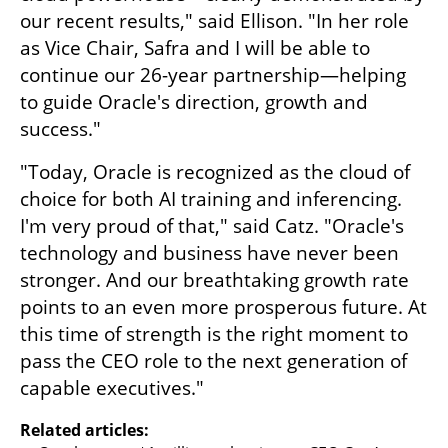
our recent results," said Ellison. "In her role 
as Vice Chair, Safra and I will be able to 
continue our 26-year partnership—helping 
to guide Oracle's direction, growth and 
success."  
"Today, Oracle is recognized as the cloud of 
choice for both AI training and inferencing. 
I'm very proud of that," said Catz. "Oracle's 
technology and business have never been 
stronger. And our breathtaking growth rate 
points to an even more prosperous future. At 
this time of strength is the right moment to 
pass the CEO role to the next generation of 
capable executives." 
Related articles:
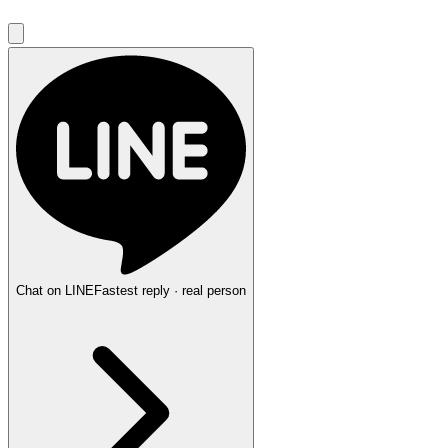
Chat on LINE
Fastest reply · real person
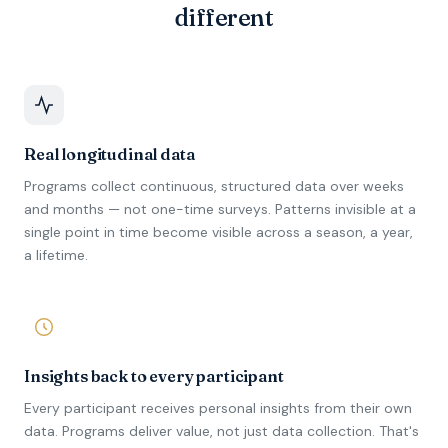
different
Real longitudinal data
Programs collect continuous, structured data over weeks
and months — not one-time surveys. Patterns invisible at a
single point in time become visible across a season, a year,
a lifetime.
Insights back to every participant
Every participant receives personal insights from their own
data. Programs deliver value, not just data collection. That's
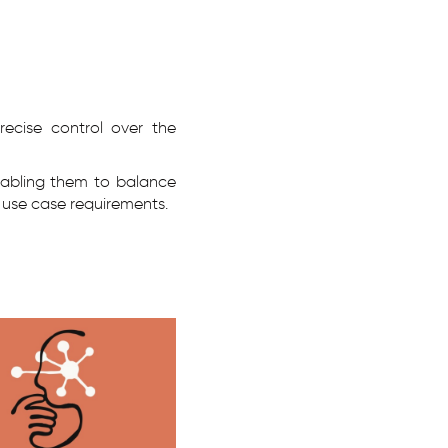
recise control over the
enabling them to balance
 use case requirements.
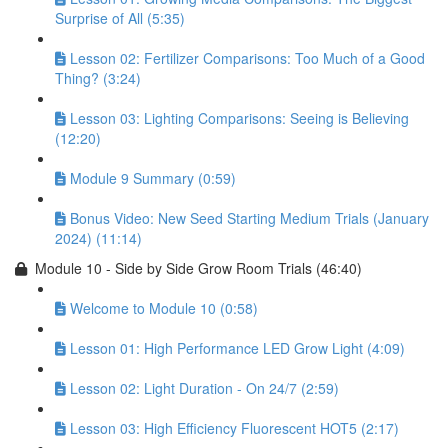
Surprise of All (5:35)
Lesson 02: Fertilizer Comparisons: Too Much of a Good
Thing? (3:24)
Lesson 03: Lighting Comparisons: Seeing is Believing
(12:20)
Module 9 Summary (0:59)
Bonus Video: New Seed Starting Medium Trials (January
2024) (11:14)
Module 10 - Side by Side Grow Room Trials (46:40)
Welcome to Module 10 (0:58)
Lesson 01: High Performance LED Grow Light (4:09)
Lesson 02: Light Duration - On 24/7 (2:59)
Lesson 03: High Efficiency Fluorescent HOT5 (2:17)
____
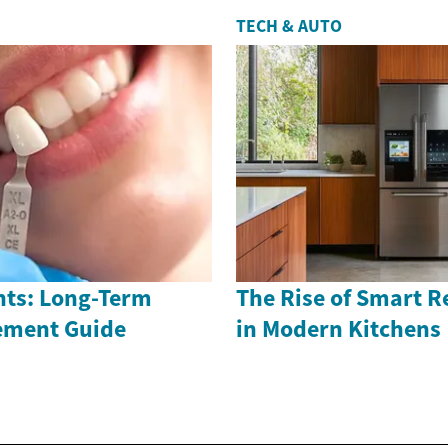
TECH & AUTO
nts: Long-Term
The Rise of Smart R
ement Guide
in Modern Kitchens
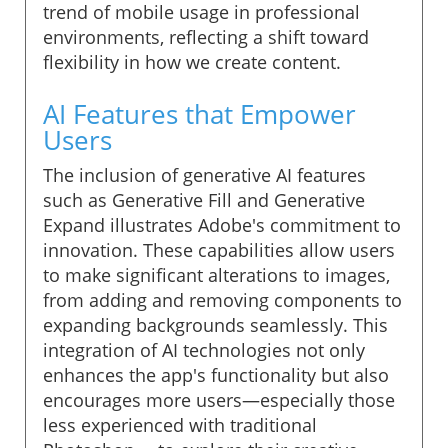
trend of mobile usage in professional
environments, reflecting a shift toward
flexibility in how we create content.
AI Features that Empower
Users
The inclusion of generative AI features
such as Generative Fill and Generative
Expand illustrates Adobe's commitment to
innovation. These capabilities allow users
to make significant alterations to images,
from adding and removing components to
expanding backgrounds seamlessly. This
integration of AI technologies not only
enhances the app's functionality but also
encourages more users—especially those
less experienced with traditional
____
Your objective »
The lines above, starting at the one with "from adding and removing components to" and ending at the one with "less experienced with traditional", are the only ones to return, exactly as written.

Solution for this task »
from adding and removing components to
expanding backgrounds seamlessly. This
integration of AI technologies not only
enhances the app's functionality but also
encourages more users—especially those
less experienced with traditional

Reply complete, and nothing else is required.